-------- Data to process --------

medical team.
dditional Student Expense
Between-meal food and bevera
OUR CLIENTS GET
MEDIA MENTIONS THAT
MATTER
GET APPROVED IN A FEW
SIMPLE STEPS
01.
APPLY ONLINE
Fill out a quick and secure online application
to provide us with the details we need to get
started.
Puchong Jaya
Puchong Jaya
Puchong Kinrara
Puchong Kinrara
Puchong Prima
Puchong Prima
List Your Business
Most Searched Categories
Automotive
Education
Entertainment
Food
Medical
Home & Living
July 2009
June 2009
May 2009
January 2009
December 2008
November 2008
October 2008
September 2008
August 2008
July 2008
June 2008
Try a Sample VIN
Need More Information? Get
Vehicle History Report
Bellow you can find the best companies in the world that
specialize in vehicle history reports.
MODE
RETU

--------

◆ What the exercise asks
Beginning at the line that holds "December 2008", write out word for word each line through the end of the records.

◆ Finished task
December 2008
November 2008
October 2008
September 2008
August 2008
July 2008
June 2008
Try a Sample VIN
Need More Information? Get
Vehicle History Report
Bellow you can find the best companies in the world that
specialize in vehicle history reports.
MODE
RETU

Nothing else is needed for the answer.